Politics 80X: Politics of the Internet

CRASHING

Can the Net Crash?

Any complex system can fail. It need not be hacked, or brought down physically by someone. It could, for example, be caught in earthquake, or in a fire which broke out for reasons unrelated to it. It could lose its power supply. Operators err. A storage medium may be subject to inexplicable change at the bit level ("bit rot"). And the whole system could fail for reasons internal to its design. Several years ago a major Japanese bank lost its primary and backup computer systems simultaneously because the design assumed a ceiling on one number which was, then, exceeded.

The following from The New York Times 15 April 1998 illustrates how severe a crash can be:

From Monday afternoon until yesterday afternoon . . . a few million people found that their credit cards were useless and automated teller machines at banks were dead because a national high-speed data network of the AT&T Corporation had crashed. . .

. . . industry experts . . . said it was the data network equivalent of the breakdown of AT&T's long-distance switching system in January 1990, when about half of the nation's long-distance calls ended in busy signals or recorded messages for nine hours. . .

AT&T's frame relay network has 145 switching hubs, or nodes. . . one executive said that the problem began with a data transmission between two hubs on the network--one in Albany and another in Cambrdige, Mass. The problem cascaded uncontrollably to the other hubs in the network, for some as-yet-undetermined reason.

If it matters whether the system is up or not, designers will attempt to control the effects of unwanted and unanticipated crashes. The techniques are rather obvious. Maintain multiple, near-simultaneous systems ("mirrored systems"). Maintain a stand-by system, to which operations can be transferred if the first fails. Log all transactions. Backup. In the case of database systems, include features to 'roll back' to the point at which an anomaly occurred, and on restarting 'roll forward' from that point to ensure that all transactions are correctly entered.

The politically significant point to bear in mind, when thinking for example about the Year 2000 or Y2K problem, is that complex computer systems are designed to function in a world in which failure is possible, and system administrators routinely anticipate failure and construct hedges against its consequences.

A second politically significant issue concerns the consequences of failure. Failures are often partial, not complete. Some effects are small, even minor, while others may be catastrophic. How do the people who rely on this computer system gauge the consequences of failure? How much failure, and of what kinds, can be tolerated? For how long? At what cost? A student make this type of judgment every time she decides whether to back up a paper, whether to lodge a backup disk "off-site", whether to send a copy of the paper by email to someone in another city.

And it may not be clear whether a problem is due to system failure, operator error, or an attack.
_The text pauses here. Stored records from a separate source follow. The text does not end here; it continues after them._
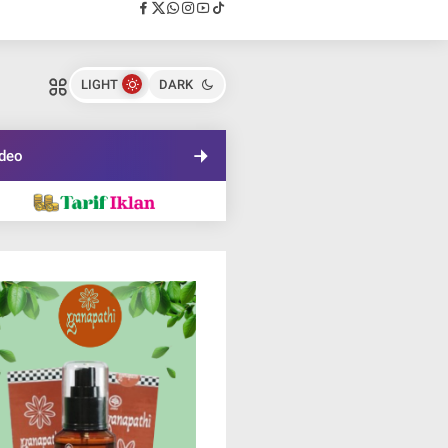
LIGHT
DARK
deo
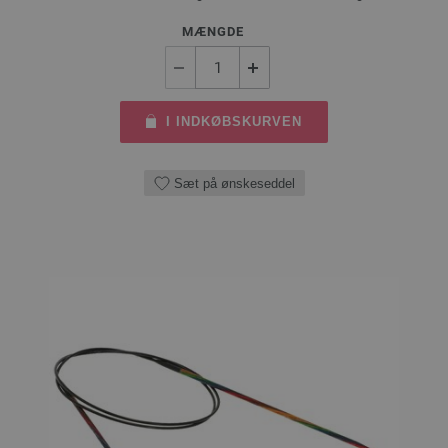
MÆNGDE
I INDKØBSKURVEN
Sæt på ønskeseddel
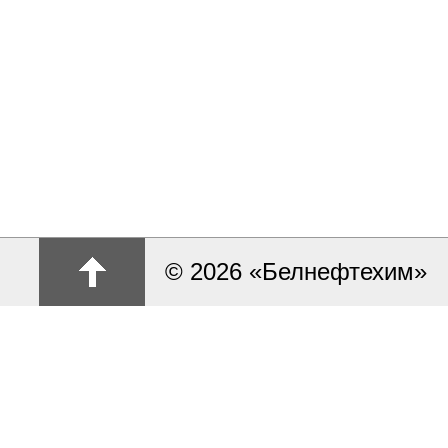
© 2026 «Белнефтехим»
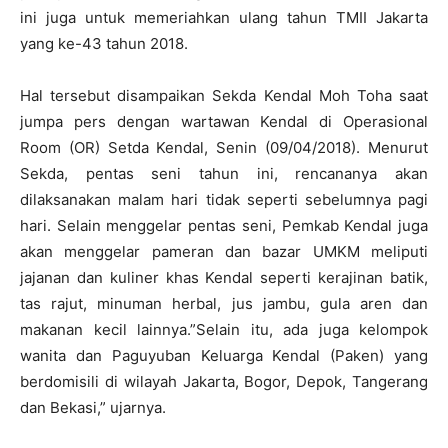
ini juga untuk memeriahkan ulang tahun TMII Jakarta
yang ke-43 tahun 2018.
Hal tersebut disampaikan Sekda Kendal Moh Toha saat
jumpa pers dengan wartawan Kendal di Operasional
Room (OR) Setda Kendal, Senin (09/04/2018). Menurut
Sekda, pentas seni tahun ini, rencananya akan
dilaksanakan malam hari tidak seperti sebelumnya pagi
hari. Selain menggelar pentas seni, Pemkab Kendal juga
akan menggelar pameran dan bazar UMKM meliputi
jajanan dan kuliner khas Kendal seperti kerajinan batik,
tas rajut, minuman herbal, jus jambu, gula aren dan
makanan kecil lainnya.”Selain itu, ada juga kelompok
wanita dan Paguyuban Keluarga Kendal (Paken) yang
berdomisili di wilayah Jakarta, Bogor, Depok, Tangerang
dan Bekasi,” ujarnya.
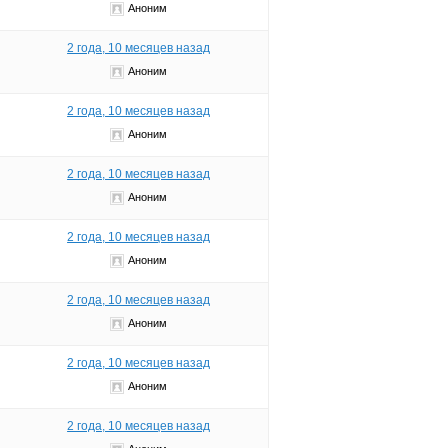
Аноним
2 года, 10 месяцев назад
Аноним
2 года, 10 месяцев назад
Аноним
2 года, 10 месяцев назад
Аноним
2 года, 10 месяцев назад
Аноним
2 года, 10 месяцев назад
Аноним
2 года, 10 месяцев назад
Аноним
2 года, 10 месяцев назад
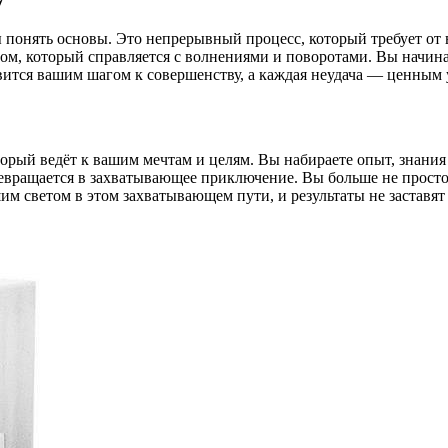
 понять основы. Это непрерывный процесс, который требует от 
ом, который справляется с волнениями и поворотами. Вы начина
вится вашим шагом к совершенству, а каждая неудача — ценным 
орый ведёт к вашим мечтам и целям. Вы набираете опыт, знания 
евращается в захватывающее приключение. Вы больше не просто
м светом в этом захватывающем пути, и результаты не заставят 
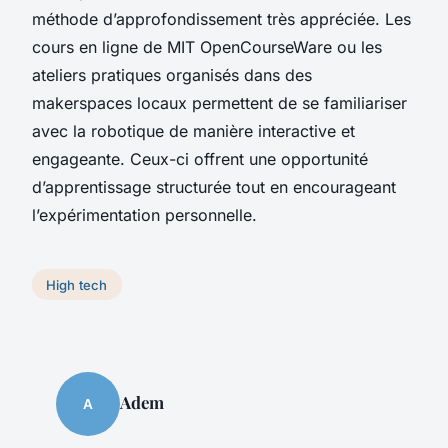
méthode d’approfondissement très appréciée. Les
cours en ligne de MIT OpenCourseWare ou les
ateliers pratiques organisés dans des
makerspaces locaux permettent de se familiariser
avec la robotique de manière interactive et
engageante. Ceux-ci offrent une opportunité
d’apprentissage structurée tout en encourageant
l’expérimentation personnelle.
High tech
Adem
A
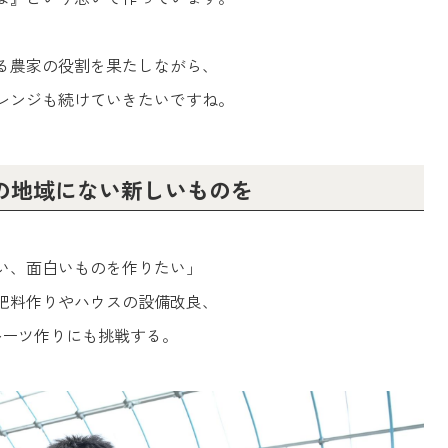
る農家の役割を果たしながら、
レンジも続けていきたいですね。
 この地域にない新しいものを
い、面白いものを作りたい」
肥料作りやハウスの設備改良、
ルーツ作りにも挑戦する。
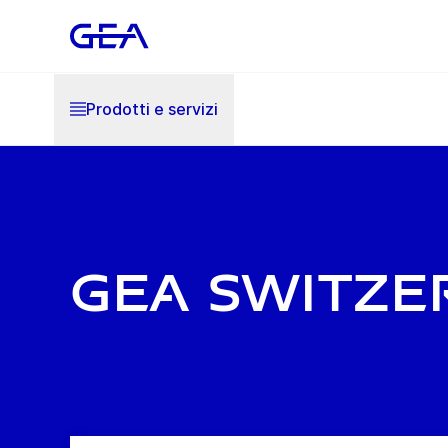
Prodotti e servizi
gea switze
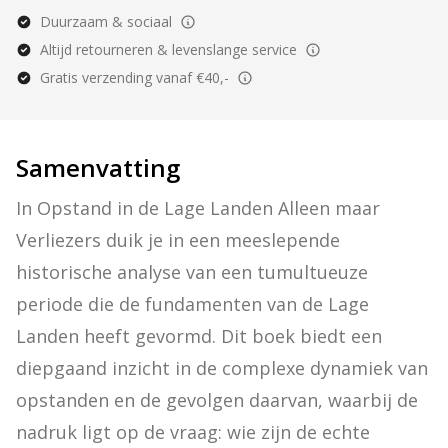
Duurzaam & sociaal
Altijd retourneren & levenslange service
Gratis verzending vanaf €40,-
Samenvatting
In Opstand in de Lage Landen Alleen maar 
Verliezers duik je in een meeslepende 
historische analyse van een tumultueuze 
periode die de fundamenten van de Lage 
Landen heeft gevormd. Dit boek biedt een 
diepgaand inzicht in de complexe dynamiek van 
opstanden en de gevolgen daarvan, waarbij de 
nadruk ligt op de vraag: wie zijn de echte 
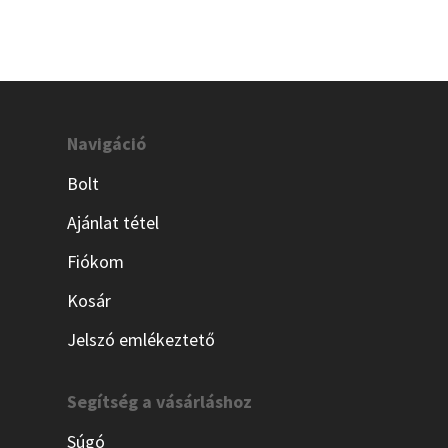
Navigáció
Bolt
Ajánlat tétel
Fiókom
Kosár
Jelszó emlékeztető
Segítség a vásárláshoz
Súgó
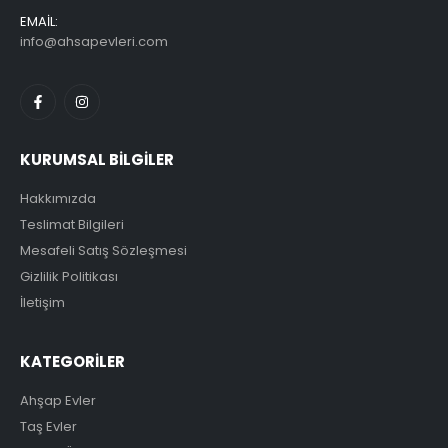
EMAİL:
info@ahsapevleri.com
KURUMSAL BİLGİLER
Hakkımızda
Teslimat Bilgileri
Mesafeli Satış Sözleşmesi
Gizlilik Politikası
İletişim
KATEGORİLER
Ahşap Evler
Taş Evler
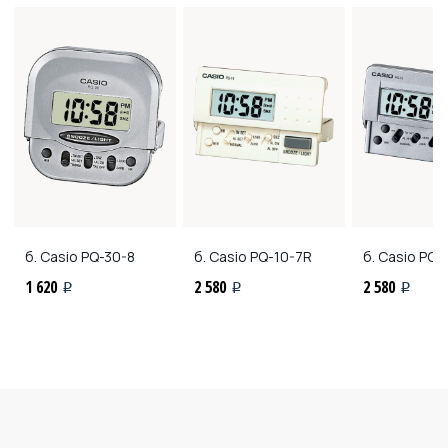
б. Casio
PQ-30-8
б. Casio
PQ-10-7R
б. Casio
PQ-
1 620
2 580
2 580
i
i
i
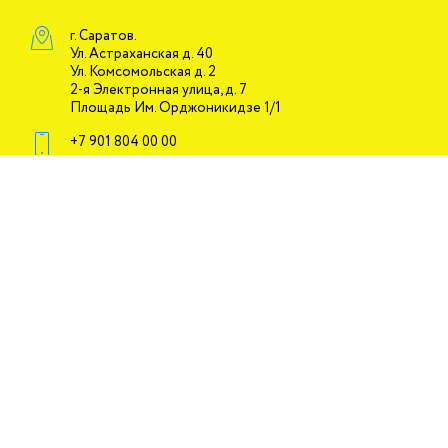
г. Саратов.
Ул. Астраханская д. 40
Ул. Комсомольская д. 2
2-я Электронная улица, д. 7
Площадь Им. Орджоникидзе 1/1
+7 901 804 00 00
Главная
Цены
Категория А
Акции
Категория В
Контакты
Категория c
Советы
Онлайн обучение
Документация
Обучение для мам
Политика
конфиденциальности
Отзывы
Инструктора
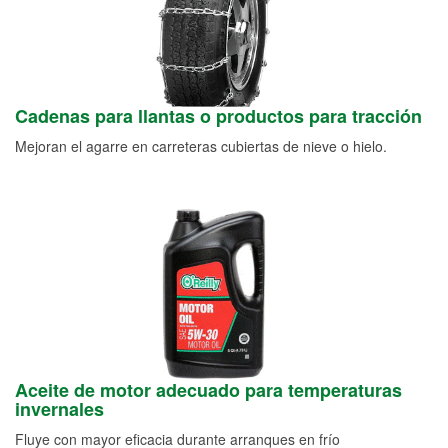
Cadenas para llantas o productos para tracción
Mejoran el agarre en carreteras cubiertas de nieve o hielo.
Aceite de motor adecuado para temperaturas
invernales
Fluye con mayor eficacia durante arranques en frío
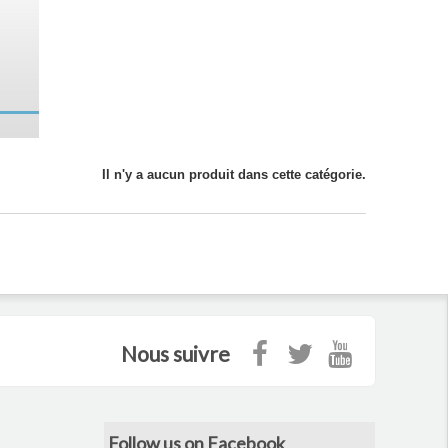
Il n'y a aucun produit dans cette catégorie.
Nous suivre
Follow us on Facebook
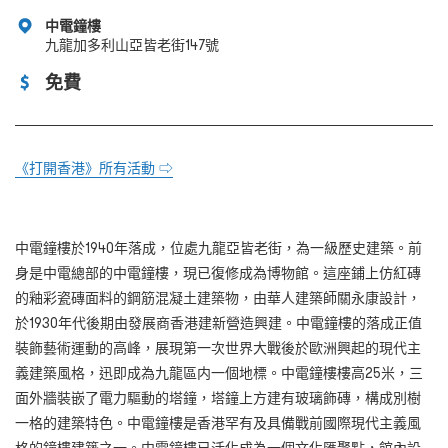
中電鐘樓
九龍加多利山亞皆老街147號
免費
《打開香港》所有活動 ⇨
中電鐘樓於1940年落成，位處九龍亞皆老街，為一級歷史建築。前
身是中電總部的中電鐘樓，現已復修成為博物館。這座鋪上仿紅磚
的釉彩瓷磚面料的鋼筋混凝土建築物，由華人建築師關永康設計，
於1930年代後期由發展商香港建新營造興建。中電鐘樓的落成正值
裝飾藝術運動的高峰，展現第一次世界大戰後於歐洲興起的現代主
義建築風格，迅即成為九龍區内一個地標。中電鐘樓樓高25米，三
面外牆裝嵌了電力驅動的塔鐘，塔鐘上方建有玻璃飾磚，構成別樹
一格的建築特色。中電鐘樓是香港罕有及具備戰前國際現代主義風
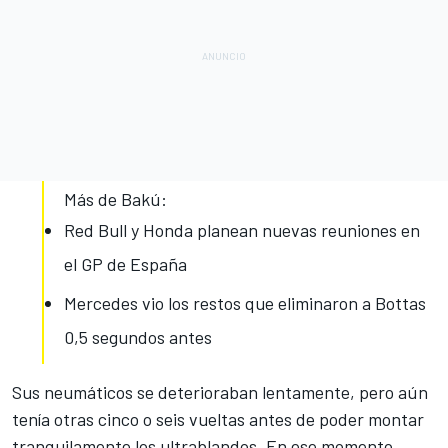
Más de Bakú:
Red Bull y Honda planean nuevas reuniones en
el GP de España
Mercedes vio los restos que eliminaron a Bottas
0,5 segundos antes
Sus neumáticos se deterioraban lentamente, pero aún
tenía otras cinco o seis vueltas antes de poder montar
tranquilamente los ultrablandos. En ese momento,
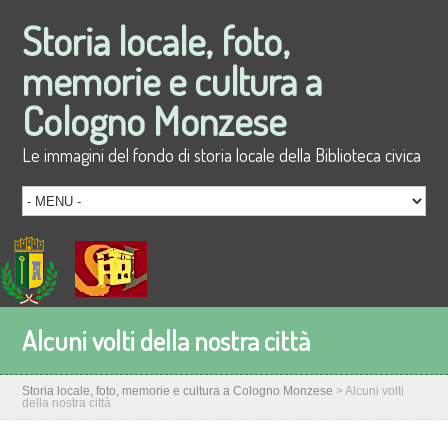
Storia locale, foto,
memorie e cultura a
Cologno Monzese
Le immagini del fondo di storia locale della Biblioteca civica
Alcuni volti della nostra città
Storia locale, foto, memorie e cultura a Cologno Monzese
>
Alcuni volti
della nostra città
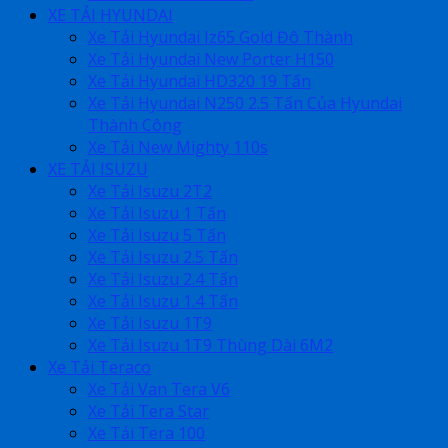
XE TẢI HYUNDAI
Xe Tải Hyundai Iz65 Gold Đô Thành
Xe Tải Hyundai New Porter H150
Xe Tải Hyundai HD320 19 Tấn
Xe Tải Hyundai N250 2.5 Tấn Của Hyundai
Thành Công
Xe Tải New Mighty 110s
XE TẢI ISUZU
Xe Tải Isuzu 2T2
Xe Tải Isuzu 1 Tấn
Xe Tải Isuzu 5 Tấn
Xe Tải Isuzu 2.5 Tấn
Xe Tải Isuzu 2.4 Tấn
Xe Tải Isuzu 1.4 Tấn
Xe Tải Isuzu 1T9
Xe Tải Isuzu 1T9 Thùng Dài 6M2
Xe Tải Teraco
Xe Tải Van Tera V6
Xe Tải Tera Star
Xe Tải Tera 100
On 14 July 1997 a rival to InterNIC, the company which has assigned domain names, mounted an attack on the InterNIC Domain Name Server. As a result traffic was shunted to a spoof web site. Three days later the entire Web appeared on the verge of breakdown. By one account "Web sites disappear, emails go undelivered or lost, the Net is in chaos. The Net moves closer to meltdown than ever before. The problem is traced to an 'unprecedented' malfunction in InterNIC's DNS server." [Irish Times, 19 July 1997.] But InterNIC claims that a technician's failure to react to an automated alarm in Herndon, Virginia, garbled computer files where millions of Internet addresses were kept, causing Network Solutions Inc to send garbled files to 10 large Internet-connected 'root server' computers around the world. Whatever the source, millions of Web sites were inaccessible for hours. [Ibid.]